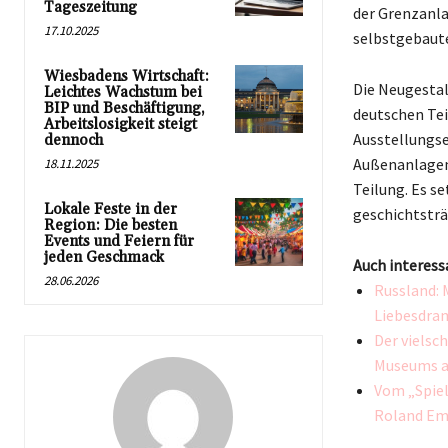
Tageszeitung
der Grenzanla
17.10.2025
selbstgebaute
Wiesbadens Wirtschaft:
Die Neugestal
Leichtes Wachstum bei
BIP und Beschäftigung,
deutschen Tei
Arbeitslosigkeit steigt
Ausstellungse
dennoch
Außenanlagen 
18.11.2025
Teilung. Es se
Lokale Feste in der
geschichtsträ
Region: Die besten
Events und Feiern für
jeden Geschmack
Auch interess
28.06.2026
Russland: 
Liebesdram
Der vielsc
Museums 
Vom „Spiel
Roland Em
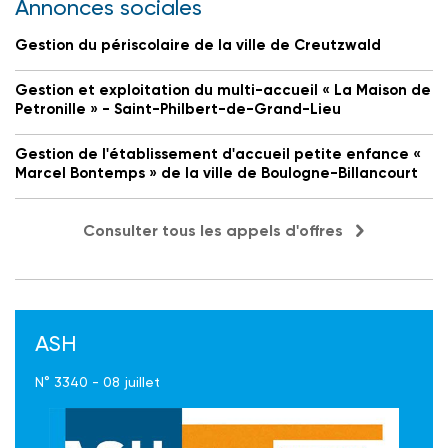
Annonces sociales
Gestion du périscolaire de la ville de Creutzwald
Gestion et exploitation du multi-accueil « La Maison de
Petronille » - Saint-Philbert-de-Grand-Lieu
Gestion de l'établissement d'accueil petite enfance «
Marcel Bontemps » de la ville de Boulogne-Billancourt
Consulter tous les appels d'offres
ASH
N° 3340 - 08 juillet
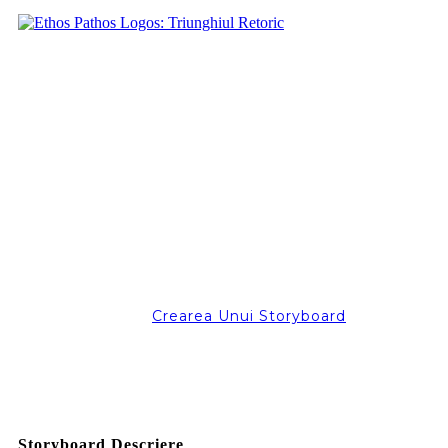
Crearea Unui Storyboard
Storyboard Descriere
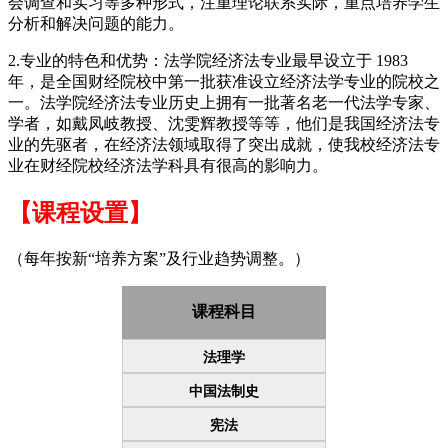
会调查和实习等多种形式，注重理论联系实际，重点培养学生
分析和解决问题的能力。
2.专业的特色和优势：法学院经济法专业最早设立于 1983
年，是全国财经院校中第一批获准设立经济法学专业的院校之
一。法学院经济法专业历史上拥有一批著名老一代法学专家、
学者，如戴凤岐教授、沈雯辉教授等等，他们是我国经济法专
业的先驱者，在经济法领域取得了突出成就，使我校经济法专
业在财经院校经济法学科具有很高的影响力。
【课程设置】
（每年按新“培养方案”及行业趋势调整。）
课程科目
法理学
中国法制史
宪法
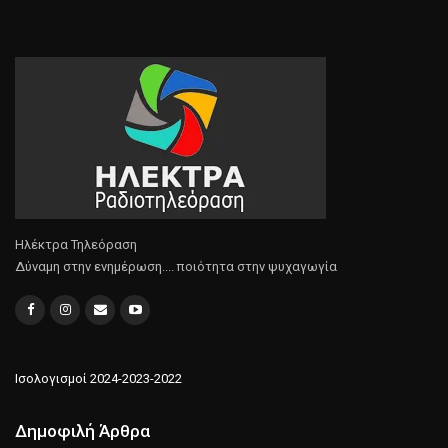
Ηλέκτρα Τηλεόραση
Δύναμη στην ενημέρωση.... ποιότητα στην ψυχαγωγία
Ισολογισμοί 2024-2023-2022
Δημοφιλή Άρθρα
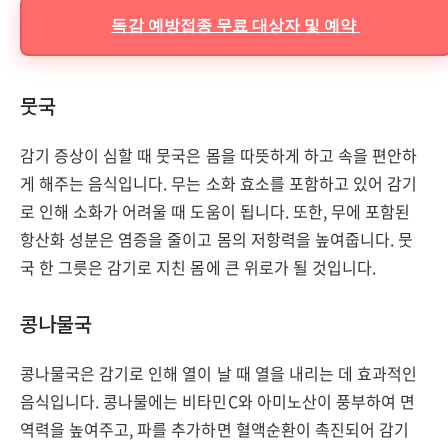
독감 예방접종 무료 대상자 및 예약
뭇국
감기 증상이 심할 때 뭇국은 몸을 따뜻하게 하고 속을 편안하
게 해주는 음식입니다. 무는 소화 효소를 포함하고 있어 감기
로 인해 소화가 어려울 때 도움이 됩니다. 또한, 무에 포함된
항산화 성분은 염증을 줄이고 몸의 저항력을 높여줍니다. 뭇
국 한 그릇은 감기로 지친 몸에 큰 위로가 될 것입니다.
콩나물국
콩나물국은 감기로 인해 열이 날 때 열을 내리는 데 효과적인
음식입니다. 콩나물에는 비타민C와 아미노산이 풍부하여 면
역력을 높여주고, 파를 추가하면 혈액순환이 촉진되어 감기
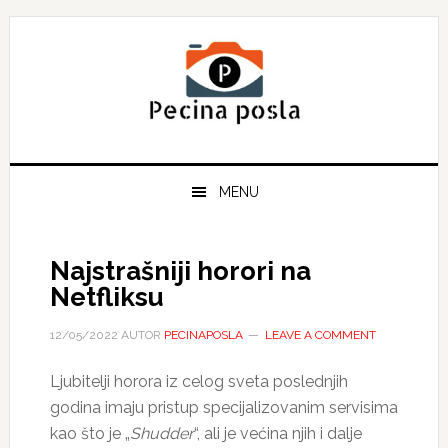
Skip
Skip
Skip
to
to
to
primary
main
primary
navigation
content
sidebar
MENU
Najstrašniji horori na
Netfliksu
12/05/2022
AUTOR
PECINAPOSLA
LEAVE A COMMENT
Ljubitelji horora iz celog sveta poslednjih
godina imaju pristup specijalizovanim servisima
kao što je „
Shudder
“, ali je većina njih i dalje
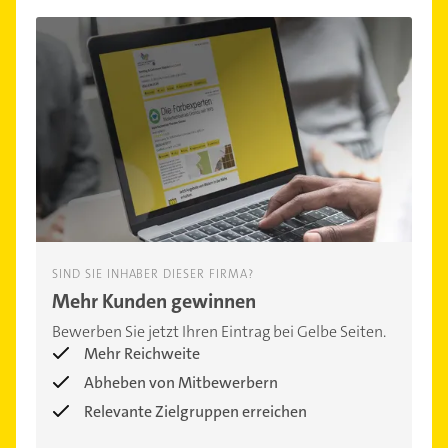
SIND SIE INHABER DIESER FIRMA?
Mehr Kunden gewinnen
Bewerben Sie jetzt Ihren Eintrag bei Gelbe Seiten.
Mehr Reichweite
Abheben von Mitbewerbern
Relevante Zielgruppen erreichen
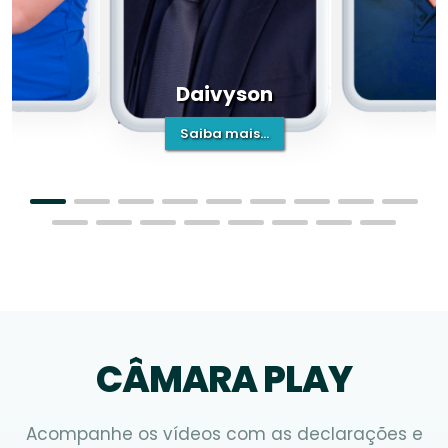
Daivyson
Saiba mais...
CÂMARA PLAY
Acompanhe os vídeos com as declarações e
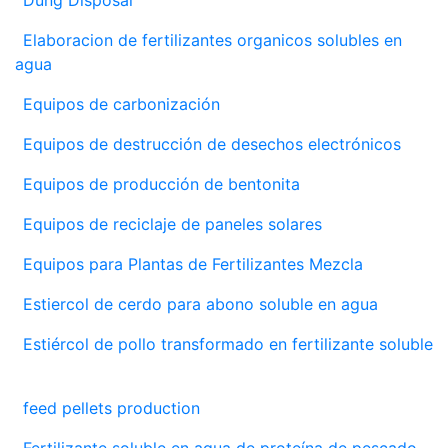
Elaboracion de fertilizantes organicos solubles en
agua
Equipos de carbonización
Equipos de destrucción de desechos electrónicos
Equipos de producción de bentonita
Equipos de reciclaje de paneles solares
Equipos para Plantas de Fertilizantes Mezcla
Estiercol de cerdo para abono soluble en agua
Estiércol de pollo transformado en fertilizante soluble
feed pellets production
Fertilizante soluble en agua de proteína de pescado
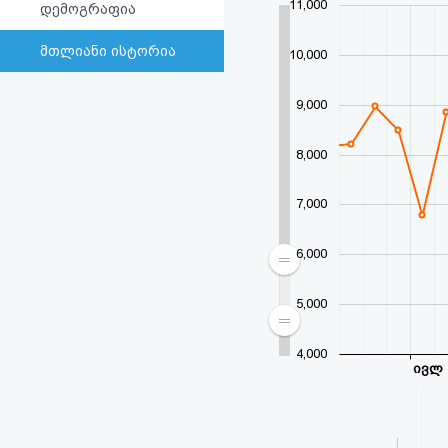
11,000
დემოგრაფია
მთლიანი ისტორია
10,000
9,000
8,000
7,000
6,000
5,000
4,000
ივლ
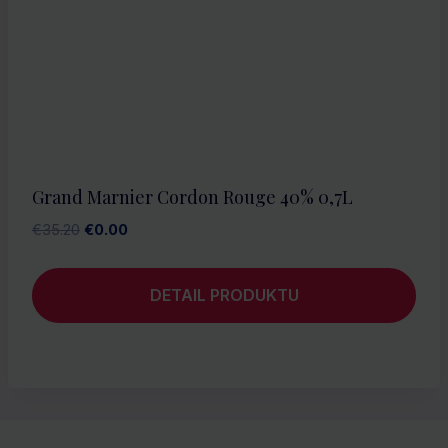
Grand Marnier Cordon Rouge 40% 0,7L
Pôvodná
Aktuálna
€
35.20
€
0.00
cena
cena
bola:
je:
DETAIL PRODUKTU
€35.20.
€0.00.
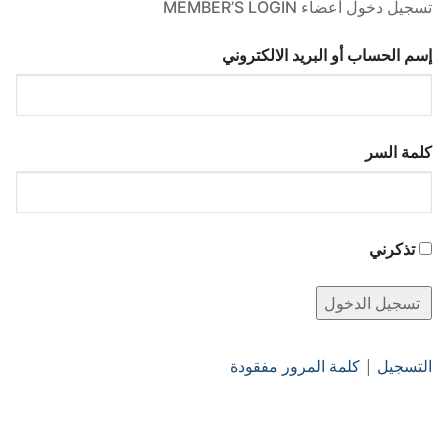
تسجيل دخول أعضاء MEMBER’S LOGIN
إسم الحساب أو البريد الالكتروني
كلمة السر
تذكرني
التسجيل
|
كلمة المرور مفقودة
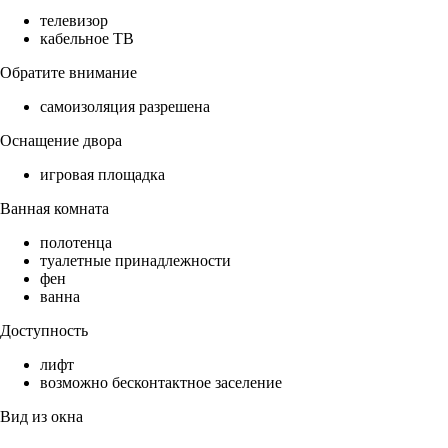
телевизор
кабельное ТВ
Обратите внимание
самоизоляция разрешена
Оснащение двора
игровая площадка
Ванная комната
полотенца
туалетные принадлежности
фен
ванна
Доступность
лифт
возможно бесконтактное заселение
Вид из окна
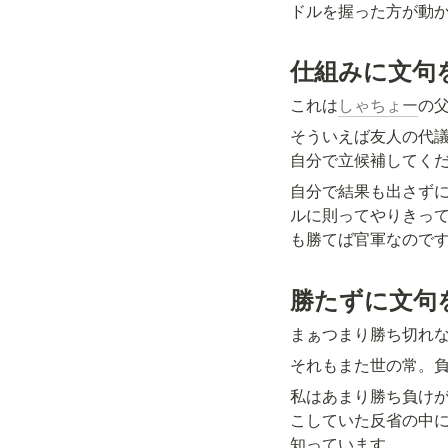
ドルを握った方が動
仕組みに文句
これは
しゃちょー
の
そういえば友人の代
自分で立候補してく
自分で結果も出さず
ルに則ってやりきっ
も勝てば官軍なので
勝たずに文句
まぁつまり勝ち切れ
それもまた世の常。
私はあまり勝ち負けが
こしていた反省の中に
知っています。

## What you are asked to do
The material above should be printed again exactly, with each picture left out.

## Answer section
Tageszeitung
der Grenzanla
17.10.2025
selbstgebaute
Wiesbadens Wirtschaft:
Die Neugestal
Leichtes Wachstum bei
BIP und Beschäftigung,
deutschen Tei
Arbeitslosigkeit steigt
Ausstellungse
dennoch
Außenanlagen 
18.11.2025
Teilung. Es se
Lokale Feste in der
geschichtsträ
Region: Die besten
Events und Feiern für
jeden Geschmack
Auch interess
28.06.2026
Russland: 
Liebesdram
Der vielsc
Museums 
Vom „Spiel
Roland Em
Annonces sociales
Gestion du périscolaire de la ville de Creutzwald
Gestion et exploitation du multi-accueil « La Maison de
Petronille » - Saint-Philbert-de-Grand-Lieu
Gestion de l'établissement d'accueil petite enfance «
Marcel Bontemps » de la ville de Boulogne-Billancourt
Consulter tous les appels d'offres
ASH
N° 3340 - 08 juillet
Crearea Unui Storyboard
Storyboard Descriere
会调查和实习等多种形式，注重理论联系实际，重点培养学生
分析和解决问题的能力。
2.专业的特色和优势：法学院经济法专业最早设立于 1983
年，是全国财经院校中第一批获准设立经济法学专业的院校之
一。法学院经济法专业历史上拥有一批著名老一代法学专家、
学者，如戴凤岐教授、沈雯辉教授等等，他们是我国经济法专
业的先驱者，在经济法领域取得了突出成就，使我校经济法专
业在财经院校经济法学科具有很高的影响力。
【课程设置】
（每年按新“培养方案”及行业趋势调整。）
课程科目
法理学
中国法制史
宪法
Ηλέκτρα Τηλεόραση
Δύναμη στην ενημέρωση.... ποιότητα στην ψυχαγωγία
Ισολογισμοί 2024-2023-2022
Δημοφιλή Άρθρα
독감 예방접종 무료 대상자 및 예약
뭇국
감기 증상이 심할 때 뭇국은 몸을 따뜻하게 하고 속을 편안하
게 해주는 음식입니다. 무는 소화 효소를 포함하고 있어 감기
로 인해 소화가 어려울 때 도움이 됩니다. 또한, 무에 포함된
항산화 성분은 염증을 줄이고 몸의 저항력을 높여줍니다. 뭇
국 한 그릇은 감기로 지친 몸에 큰 위로가 될 것입니다.
콩나물국
콩나물국은 감기로 인해 열이 날 때 열을 내리는 데 효과적인
음식입니다. 콩나물에는 비타민C와 아미노산이 풍부하여 면
역력을 높여주고, 파를 추가하면 혈액순환이 촉진되어 감기
Skip
Skip
Skip
to
to
to
primary
main
primary
navigation
content
sidebar
MENU
Najstrašniji horori na
Netfliksu
12/05/2022
AUTOR
PECINAPOSLA
LEAVE A COMMENT
Ljubitelji horora iz celog sveta poslednjih
godina imaju pristup specijalizovanim servisima
kao što je „
Shudder
“, ali je većina njih i dalje
SIND SIE INHABER DIESER FIRMA?
Mehr Kunden gewinnen
Bewerben Sie jetzt Ihren Eintrag bei Gelbe Seiten.
Mehr Reichweite
Abheben von Mitbewerbern
Relevante Zielgruppen erreichen
Daivyson
Saiba mais...
CÂMARA PLAY
Acompanhe os vídeos com as declarações e
Elaboracion de fertilizantes organicos solubles en
agua
Equipos de carbonización
Equipos de destrucción de desechos electrónicos
Equipos de producción de bentonita
Equipos de reciclaje de paneles solares
Equipos para Plantas de Fertilizantes Mezcla
Estiercol de cerdo para abono soluble en agua
Estiércol de pollo transformado en fertilizante soluble
feed pellets production
Fertilizante soluble en agua de proteína de pescado
11,000
დემოგრაფია
მთლიანი ისტორია
10,000
9,000
8,000
7,000
6,000
5,000
4,000
ივლ
Grand Marnier Cordon Rouge 40% 0,7L
Pôvodná
Aktuálna
€
35.20
€
0.00
cena
cena
bola:
je:
DETAIL PRODUKTU
€35.20.
€0.00.
تسجيل دخول أعضاء MEMBER’S LOGIN
إسم الحساب أو البريد الالكتروني
كلمة السر
تذكرني
التسجيل
|
كلمة المرور مفقودة
телевизор
кабельное ТВ
Обратите внимание
самоизоляция разрешена
Оснащение двора
игровая площадка
Ванная комната
полотенца
туалетные принадлежности
фен
ванна
Доступность
лифт
возможно бесконтактное заселение
Вид из окна
ドルを握った方が動
仕組みに文句
これは
しゃちょー
の
そういえば友人の代
自分で立候補してく
自分で結果も出さず
ルに則ってやりきっ
も勝てば官軍なので
勝たずに文句
まぁつまり勝ち切れ
それもまた世の常。
私はあまり勝ち負けが
こしていた反省の中に
知っています。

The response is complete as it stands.